We sincerely thank you for the thoughtful review and constructive suggestions. Below we provide detailed responses to each concern raised. The additional experiments will be included in the revision.

Q1: Downstream performance and capability of expanding the training samples

Thank you for this valuable suggestion. We have provided experimental results for 3D object detection task in the supplementary materials. We evaluate the effectiveness of our generated data on the BEVFusion framework for 3D object detection. Our approach yields consistent improvements across all settings, increasing the mAP from 66.87% to 67.78% and NDS from 69.65% to 71.13%. Notably, joint generation of both camera and LiDAR modalities achieves the highest gains (+0.91% mAP / +1.48% NDS), demonstrating the complementary benefits of multi-modal generation.
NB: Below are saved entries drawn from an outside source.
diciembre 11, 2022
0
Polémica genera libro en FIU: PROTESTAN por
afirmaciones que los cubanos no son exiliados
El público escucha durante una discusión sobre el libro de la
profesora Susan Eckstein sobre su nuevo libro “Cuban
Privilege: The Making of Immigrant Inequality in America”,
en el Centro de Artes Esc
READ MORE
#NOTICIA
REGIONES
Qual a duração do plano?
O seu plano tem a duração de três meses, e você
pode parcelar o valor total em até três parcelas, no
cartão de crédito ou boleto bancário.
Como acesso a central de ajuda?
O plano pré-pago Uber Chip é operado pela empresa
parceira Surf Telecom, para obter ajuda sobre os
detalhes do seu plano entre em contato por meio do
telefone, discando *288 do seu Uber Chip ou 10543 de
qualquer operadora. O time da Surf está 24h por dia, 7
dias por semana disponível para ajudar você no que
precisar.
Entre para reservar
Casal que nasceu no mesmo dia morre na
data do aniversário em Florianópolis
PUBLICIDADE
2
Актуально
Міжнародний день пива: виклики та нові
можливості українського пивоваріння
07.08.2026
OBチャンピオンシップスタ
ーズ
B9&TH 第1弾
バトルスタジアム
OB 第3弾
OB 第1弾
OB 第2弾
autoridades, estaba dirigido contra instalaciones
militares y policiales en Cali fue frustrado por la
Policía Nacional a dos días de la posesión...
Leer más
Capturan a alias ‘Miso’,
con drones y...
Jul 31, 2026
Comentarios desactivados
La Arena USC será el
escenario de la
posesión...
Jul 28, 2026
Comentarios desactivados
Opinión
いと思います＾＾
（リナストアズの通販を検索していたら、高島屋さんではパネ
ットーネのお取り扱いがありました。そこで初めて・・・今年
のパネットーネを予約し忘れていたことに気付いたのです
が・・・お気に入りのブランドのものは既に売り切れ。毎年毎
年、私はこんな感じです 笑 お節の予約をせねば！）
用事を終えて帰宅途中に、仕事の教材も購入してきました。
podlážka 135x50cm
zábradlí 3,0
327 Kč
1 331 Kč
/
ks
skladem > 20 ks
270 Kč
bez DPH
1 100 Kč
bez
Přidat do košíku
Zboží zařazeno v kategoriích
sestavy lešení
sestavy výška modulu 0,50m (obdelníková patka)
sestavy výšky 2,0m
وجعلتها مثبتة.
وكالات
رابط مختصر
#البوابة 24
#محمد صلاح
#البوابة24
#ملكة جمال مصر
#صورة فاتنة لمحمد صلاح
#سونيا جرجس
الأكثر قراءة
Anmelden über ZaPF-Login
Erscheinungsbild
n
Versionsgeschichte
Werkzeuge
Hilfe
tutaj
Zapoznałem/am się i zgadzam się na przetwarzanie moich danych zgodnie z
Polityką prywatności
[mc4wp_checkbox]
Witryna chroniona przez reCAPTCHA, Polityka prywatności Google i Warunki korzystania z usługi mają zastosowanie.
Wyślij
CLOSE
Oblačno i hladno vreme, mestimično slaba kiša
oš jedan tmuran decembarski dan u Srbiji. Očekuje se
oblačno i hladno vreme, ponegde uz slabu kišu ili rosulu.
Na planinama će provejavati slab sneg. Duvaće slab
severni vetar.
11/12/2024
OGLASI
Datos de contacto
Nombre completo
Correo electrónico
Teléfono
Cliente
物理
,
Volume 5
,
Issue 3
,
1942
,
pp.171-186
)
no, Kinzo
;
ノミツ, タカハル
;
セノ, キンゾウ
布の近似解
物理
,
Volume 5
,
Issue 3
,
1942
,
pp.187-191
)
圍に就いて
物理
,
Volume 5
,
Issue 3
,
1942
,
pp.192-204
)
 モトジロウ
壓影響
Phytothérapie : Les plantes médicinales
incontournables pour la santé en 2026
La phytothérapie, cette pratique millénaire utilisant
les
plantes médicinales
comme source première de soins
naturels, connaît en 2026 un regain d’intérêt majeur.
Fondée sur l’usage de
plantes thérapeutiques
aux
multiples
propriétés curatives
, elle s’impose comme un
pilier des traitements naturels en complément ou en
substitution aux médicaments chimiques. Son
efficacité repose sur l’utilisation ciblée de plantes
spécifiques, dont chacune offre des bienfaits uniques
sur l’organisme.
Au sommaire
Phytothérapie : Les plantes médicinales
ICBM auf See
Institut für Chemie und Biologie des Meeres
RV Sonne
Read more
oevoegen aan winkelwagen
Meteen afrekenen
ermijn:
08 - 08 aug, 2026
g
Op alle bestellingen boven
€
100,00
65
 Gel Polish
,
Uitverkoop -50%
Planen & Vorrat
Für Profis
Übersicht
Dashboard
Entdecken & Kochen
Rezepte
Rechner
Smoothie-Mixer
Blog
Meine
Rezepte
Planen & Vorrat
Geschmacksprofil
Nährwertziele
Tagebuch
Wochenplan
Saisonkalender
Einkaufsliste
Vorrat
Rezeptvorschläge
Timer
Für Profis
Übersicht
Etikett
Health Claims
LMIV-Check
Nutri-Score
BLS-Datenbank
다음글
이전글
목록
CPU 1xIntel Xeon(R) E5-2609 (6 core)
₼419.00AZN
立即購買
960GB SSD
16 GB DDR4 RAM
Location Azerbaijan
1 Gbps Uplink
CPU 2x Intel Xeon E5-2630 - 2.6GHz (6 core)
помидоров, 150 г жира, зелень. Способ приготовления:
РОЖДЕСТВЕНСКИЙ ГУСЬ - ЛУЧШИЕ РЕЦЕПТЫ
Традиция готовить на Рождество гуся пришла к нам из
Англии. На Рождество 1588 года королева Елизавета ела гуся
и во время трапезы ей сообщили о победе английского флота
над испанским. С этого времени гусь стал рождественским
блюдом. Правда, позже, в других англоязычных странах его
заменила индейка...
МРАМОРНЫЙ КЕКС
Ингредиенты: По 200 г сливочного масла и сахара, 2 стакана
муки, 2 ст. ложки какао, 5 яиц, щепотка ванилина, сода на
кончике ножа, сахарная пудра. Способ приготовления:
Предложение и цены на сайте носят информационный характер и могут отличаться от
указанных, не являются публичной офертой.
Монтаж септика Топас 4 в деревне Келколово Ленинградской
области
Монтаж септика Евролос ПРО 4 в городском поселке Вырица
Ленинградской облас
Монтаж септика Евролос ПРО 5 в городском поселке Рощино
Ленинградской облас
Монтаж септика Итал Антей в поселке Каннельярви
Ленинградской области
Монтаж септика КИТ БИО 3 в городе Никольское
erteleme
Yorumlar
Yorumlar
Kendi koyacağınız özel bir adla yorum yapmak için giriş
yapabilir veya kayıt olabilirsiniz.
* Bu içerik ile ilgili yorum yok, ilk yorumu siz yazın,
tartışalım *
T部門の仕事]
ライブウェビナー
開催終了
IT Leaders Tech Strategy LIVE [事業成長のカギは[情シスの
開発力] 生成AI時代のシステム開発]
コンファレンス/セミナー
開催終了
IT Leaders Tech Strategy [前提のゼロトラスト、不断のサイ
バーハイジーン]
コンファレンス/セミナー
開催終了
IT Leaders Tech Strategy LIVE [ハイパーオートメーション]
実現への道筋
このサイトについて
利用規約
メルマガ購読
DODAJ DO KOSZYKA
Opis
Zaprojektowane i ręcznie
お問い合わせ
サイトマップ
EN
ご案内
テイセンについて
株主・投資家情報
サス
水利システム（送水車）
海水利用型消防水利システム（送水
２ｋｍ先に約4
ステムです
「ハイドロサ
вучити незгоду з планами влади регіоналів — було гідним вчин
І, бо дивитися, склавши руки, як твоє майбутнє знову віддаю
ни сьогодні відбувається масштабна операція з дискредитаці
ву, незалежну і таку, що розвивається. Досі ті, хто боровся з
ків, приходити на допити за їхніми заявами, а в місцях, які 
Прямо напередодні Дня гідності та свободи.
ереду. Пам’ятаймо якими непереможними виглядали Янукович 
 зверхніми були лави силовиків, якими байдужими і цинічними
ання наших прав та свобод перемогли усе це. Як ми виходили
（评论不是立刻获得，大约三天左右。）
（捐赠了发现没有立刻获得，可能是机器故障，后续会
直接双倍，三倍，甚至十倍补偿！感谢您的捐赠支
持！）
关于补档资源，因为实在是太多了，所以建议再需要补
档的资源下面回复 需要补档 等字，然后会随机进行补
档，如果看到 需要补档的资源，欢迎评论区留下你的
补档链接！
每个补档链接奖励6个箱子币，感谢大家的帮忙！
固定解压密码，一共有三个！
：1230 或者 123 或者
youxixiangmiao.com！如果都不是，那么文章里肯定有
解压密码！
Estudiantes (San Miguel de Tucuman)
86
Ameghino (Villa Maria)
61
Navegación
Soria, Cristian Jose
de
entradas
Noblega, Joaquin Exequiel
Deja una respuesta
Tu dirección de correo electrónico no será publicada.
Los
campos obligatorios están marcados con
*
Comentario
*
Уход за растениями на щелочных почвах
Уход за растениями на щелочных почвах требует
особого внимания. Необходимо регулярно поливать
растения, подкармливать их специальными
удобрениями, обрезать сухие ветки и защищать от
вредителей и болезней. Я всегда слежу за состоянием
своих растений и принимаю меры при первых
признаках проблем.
These results validate the utility of high-quality synthetic data in enhancing downstream perception tasks, especially in data-scarce or long-tail scenarios.

We primarily adopt the following two approaches for expanding training samples:

1. Style transfer was implemented based on existing scene layouts to enhance the model's adaptability to diverse meteorological conditions (e.g., changing from sunny to rainy weather);

2. Editing and generalising for specific scene distributions. This aspect is primarily validated on private dataset. For instance, if night-time cone detection metrics are low, we add various cones to the BEV layout and control the scene generation to be night-time; ultimately, the mAP metric improved from 16.47% to 17.26% on the private dataset.

Q2: Comparison of efficiency with other generation pipelines

We tested the inference cost on a single GPU NVIDIA H20 machine;

1. For the camera modality, generating a sequence of 17 frames with 6 views, each at a resolution of 424*800, takes 66.73 seconds. In contrast, MagicDrive-V2 requires a total of 231.18 seconds to complete the inference of 17 frames under the same setting. The main reason for faster inference speed is that our denoising step is 8, compared to 30 used in MagicDrive-V2.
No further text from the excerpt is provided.